Wednesday, July 6, 2011

ON AND OFF

Music can sometimes create two completely opposed impressions within me. A song can make opposites live together in a moments that feel familiar yet strange, synthetic yet organic, and so on. For me, it seems like whenever a song successfully does this, it manages to impact me emotionally. It's almost as if by establishing a paradox of sorts, the music stops me from analyzing, thinking, or otherwise filtering my experience of the music in any way. With my defenses momentarily disarmed, the music can then flow through me.

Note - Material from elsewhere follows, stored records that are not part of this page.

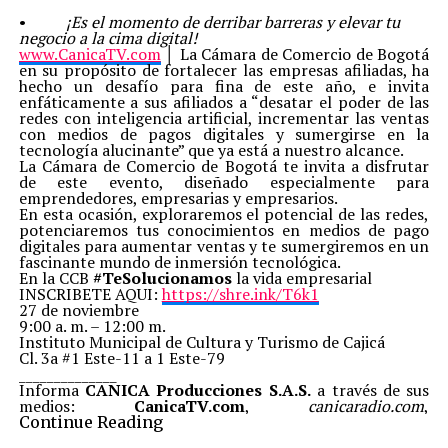
•
¡Es el momento de derribar barreras y elevar tu
negocio a la cima digital!
www.CanicaTV.com
│ La Cámara de Comercio de Bogotá
en su propósito de fortalecer las empresas afiliadas, ha
hecho un desafío para fina de este año, e invita
enfáticamente a sus afiliados a “desatar el poder de las
redes con inteligencia artificial, incrementar las ventas
con medios de pagos digitales y sumergirse en la
tecnología alucinante” que ya está a nuestro alcance.
La Cámara de Comercio de Bogotá te invita a disfrutar
de este evento, diseñado especialmente para
emprendedores, empresarias y empresarios.
En esta ocasión, exploraremos el potencial de las redes,
potenciaremos tus conocimientos en medios de pago
digitales para aumentar ventas y te sumergiremos en un
fascinante mundo de inmersión tecnológica.
En la CCB
#TeSolucionamos
la vida empresarial
INSCRIBETE AQUI:
https://shre.ink/T6k1
27 de noviembre
9:00 a. m. – 12:00 m.
Instituto Municipal de Cultura y Turismo de Cajicá
Cl. 3a #1 Este-11 a 1 Este-79
______________
Informa
CANICA Producciones S.A.S.
a través de sus
medios:
CanicaTV.com
,
canicaradio.com
,
RevistaUFF.com
y Agencia Informativa
100%
Continue Reading
NOTICIAS
.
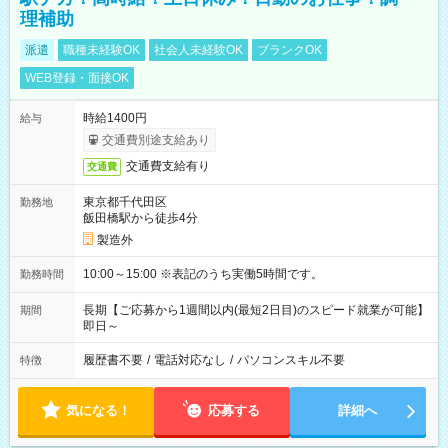
理補助
派遣
職種未経験OK
社会人未経験OK
ブランクOK
WEB登録・面接OK
時給1400円
給与
交通費別途支給あり
交通費支給有り
交通費
東京都千代田区
勤務地
飯田橋駅から徒歩4分
製造外
10:00～15:00 ※表記のうち実働5時間です。
勤務時間
長期【ご応募から1週間以内(最短2日目)のスピード就業が可能】
期間
即日～
履歴書不要
/
電話対応なし
/
パソコンスキル不要
特徴
気になる！
応募する
詳細へ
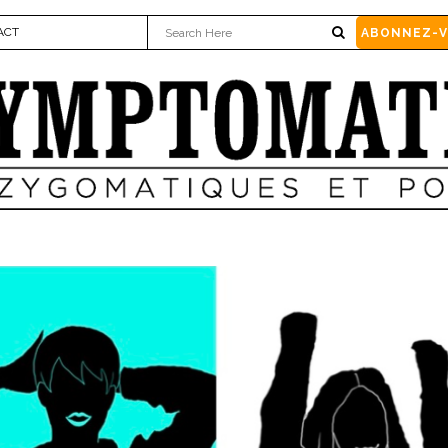
ACT
ABONNEZ-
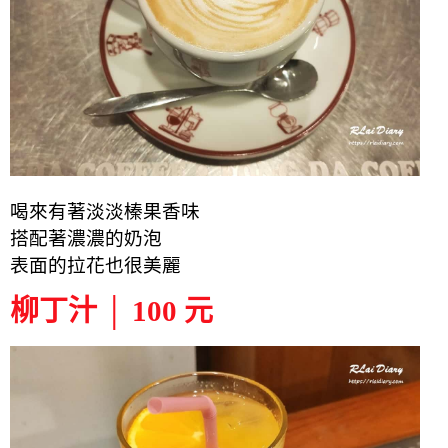
喝來有著淡淡榛果香味
搭配著濃濃的奶泡
表面的拉花也很美麗
柳丁汁 │ 100 元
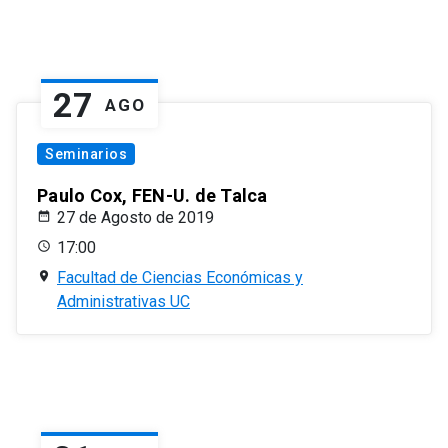
27
AGO
Seminarios
Paulo Cox, FEN-U. de Talca
27 de Agosto de 2019
17:00
Facultad de Ciencias Económicas y
Administrativas UC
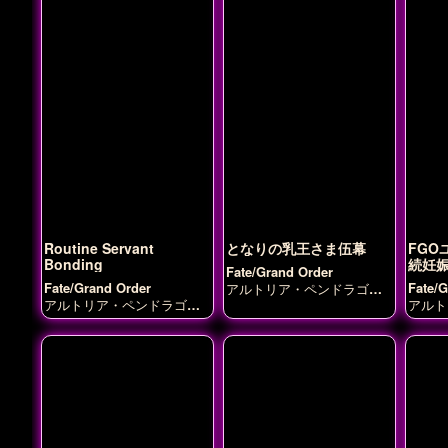
エレシュキガル
ジャンヌ・
ダルク
スカサハ
セイバー
ネロ・クラウディウス
マシ
ュ・キリエライト
宮本武
蔵
沖田総司
源頼光
虞美
人
Routine Servant
となりの乳王さま伍幕
FGO
Bonding
続妊娠
Fate/Grand Order
Fate/Grand Order
Fate/
アルトリア・ペンドラゴン
(ランサーオルタ)
アルトリア・ペンドラゴン
アルト
(ランサー)
アルトリア・ペ
(ラン
ンドラゴン(ランサーオル
ヌ・ダ
タ)
ジャンヌ・ダルク
ュ・キ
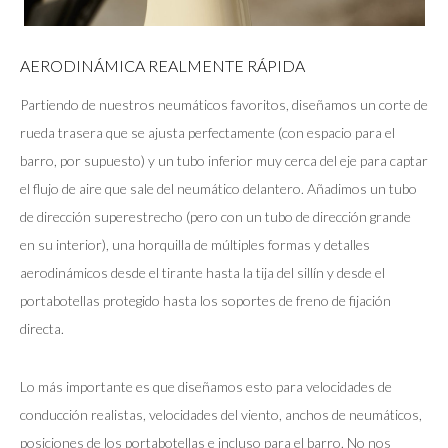
AERODINÁMICA REALMENTE RÁPIDA
Partiendo de nuestros neumáticos favoritos, diseñamos un corte de
rueda trasera que se ajusta perfectamente (con espacio para el
barro, por supuesto) y un tubo inferior muy cerca del eje para captar
el flujo de aire que sale del neumático delantero. Añadimos un tubo
de dirección superestrecho (pero con un tubo de dirección grande
en su interior), una horquilla de múltiples formas y detalles
aerodinámicos desde el tirante hasta la tija del sillín y desde el
portabotellas protegido hasta los soportes de freno de fijación
directa.
Lo más importante es que diseñamos esto para velocidades de
conducción realistas, velocidades del viento, anchos de neumáticos,
posiciones de los portabotellas e incluso para el barro. No nos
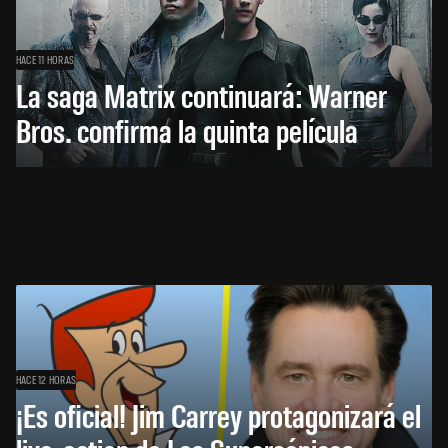
HACE 11 HORAS
La saga Matrix continuará: Warner
Bros. confirma la quinta película
HACE 12 HORAS
¡Es oficial! Jim Carrey protagonizará el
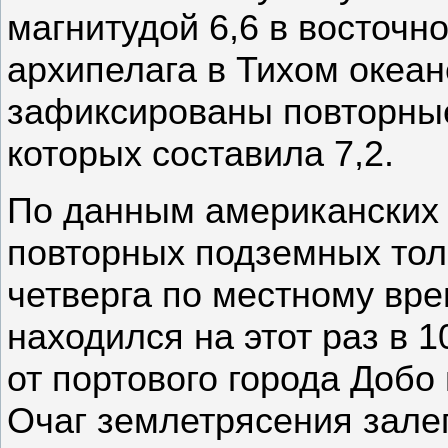
магнитудой 6,6 в восточн
архипелага в Тихом океан
зафиксированы повторные
которых составила 7,2.
По данным американских 
повторных подземных тол
четверга по местному вре
находился на этот раз в 
от портового города Добо
Очаг землетрясения залег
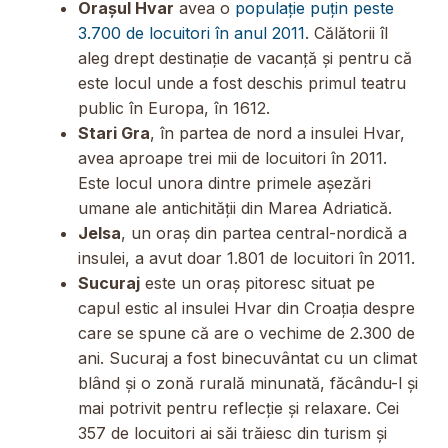
Orașul Hvar
avea o
populație puțin peste
3.700 de locuitori în anul 2011
. Călătorii îl
aleg drept destinație de vacanță și pentru că
este locul unde a fost deschis primul teatru
public în Europa, în 1612.
Stari Gra
, în partea de nord a insulei Hvar,
avea aproape trei mii de locuitori în 2011.
Este locul unora dintre primele așezări
umane ale antichității din Marea Adriatică.
Jelsa
, un oraș din partea central-nordică a
insulei, a avut doar 1.801 de locuitori în 2011.
Sucuraj
este un oraș pitoresc situat pe
capul estic al insulei Hvar din Croația despre
care se spune că are o vechime de 2.300 de
ani. Sucuraj a fost binecuvântat cu un climat
blând și o zonă rurală minunată, făcându-l și
mai potrivit pentru reflecție și relaxare. Cei
357 de locuitori ai săi trăiesc din turism și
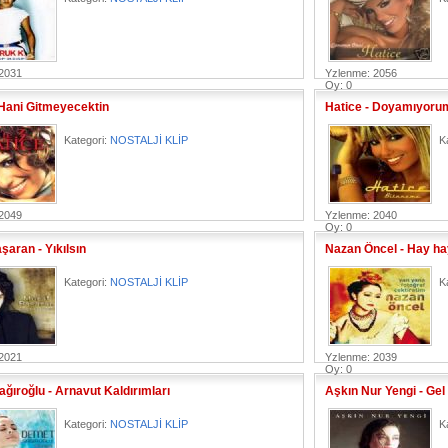
2031
Yzlenme: 2056
Oy: 0
 Hani Gitmeyecektin
Hatice - Doyamıyoru
Kategori:
NOSTALJİ KLİP
K
2049
Yzlenme: 2040
Oy: 0
şaran - Yıkılsın
Nazan Öncel - Hay ha
Kategori:
NOSTALJİ KLİP
K
2021
Yzlenme: 2039
Oy: 0
ğıroğlu - Arnavut Kaldırımları
Aşkın Nur Yengi - Gel
Kategori:
NOSTALJİ KLİP
K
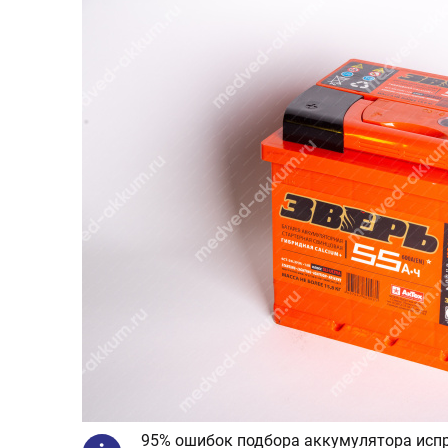
95% ошибок подбора аккумулятора испр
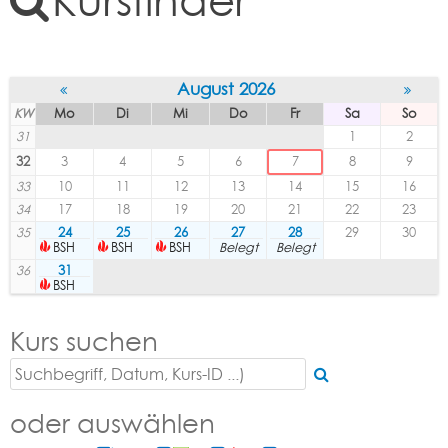
Kursfinder
August 2026
KW
Mo
Di
Mi
Do
Fr
Sa
So
31
1
2
32
3
4
5
6
7
8
9
33
10
11
12
13
14
15
16
34
17
18
19
20
21
22
23
35
24
25
26
27
28
29
30
BSH
BSH
BSH
Belegt
Belegt
36
31
BSH
Kurs suchen
oder auswählen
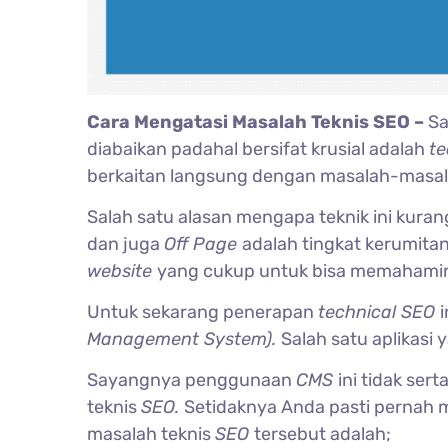
Cara Mengatasi Masalah Teknis SEO –
Sa
diabaikan padahal bersifat krusial adalah
te
berkaitan langsung dengan masalah-masal
Salah satu alasan mengapa teknik ini kura
dan juga
Off Page
adalah tingkat kerumit
website
yang cukup untuk bisa memahami
Untuk sekarang penerapan
technical SEO
Management System).
Salah satu aplikasi
Sayangnya penggunaan
CMS
ini tidak ser
teknis
SEO.
Setidaknya Anda pasti pernah 
masalah teknis
SEO
tersebut adalah;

Maybe it's more that by having two concepts I thought were opposed become intertwined in music, a song can make me more aware of some sort of cosmic unity. Or at least, momentarily fool me into believing that there is such a thing.

It seems like whenever I try to investigate my own strong reactions to music, I arrive at one of these contrasts/paradoxes. Maybe this concept is just so abstract and malleable that I can apply it to any intense experience. Either way, I plan to explore this idea through weekly posts, where I open something new (and write about why or their earlier stuff) and close something old (trying to give it one last chance to see if anyone can turn me back on to it).



ON:
YACHT - Shangri-la

















Yacht - Psychic City by SDP

Yacht's "See Mystery Lights" won me over with "Psychic City." They have an infectious, yet reserved energy. They manage to balance bounciness and distance: the type of distance you create when you put on sunglasses and no one can see where you're looking. Claire L. Evans speak-sings, her delivery somewhere between some who is totally accustomed to living in a world with kitchens that talk and someone who is completely bewildered, longing to know the mystery of each object's secret life. Listen to the difference in energy between the words "I used to live" which are sort of thrown off in speaking voice and the sudden longing of "and our eyes would meet."

Before I get too dragged down into analyzing details, let me step back and take a swing at the overall impression. YACHT are throwing the best party ever, have invited me, but don't really care if I go or not.

Hopefully Shangri-La wins me over too!

OFF:
WU LYF - Go Tell Fire To The Mountain


















WU LYF - We Bros by wilcow
The album sounds really flat to me. Maybe it's the church recording. That's fine since I can usually look over stuff like that for lo-fi acts but I guess it interacts poorly for me with the rest of what they're doing. The vocalist sounds like he is always yelling at the top of his lungs. Overall the band seems to be aiming for heaviness, and I respect how far they got with clean reverbed guitars but it doesn't feel like they really got there on any song.

Do I need to listen to it louder? Is there a song I should retry? Maybe I have to see them live?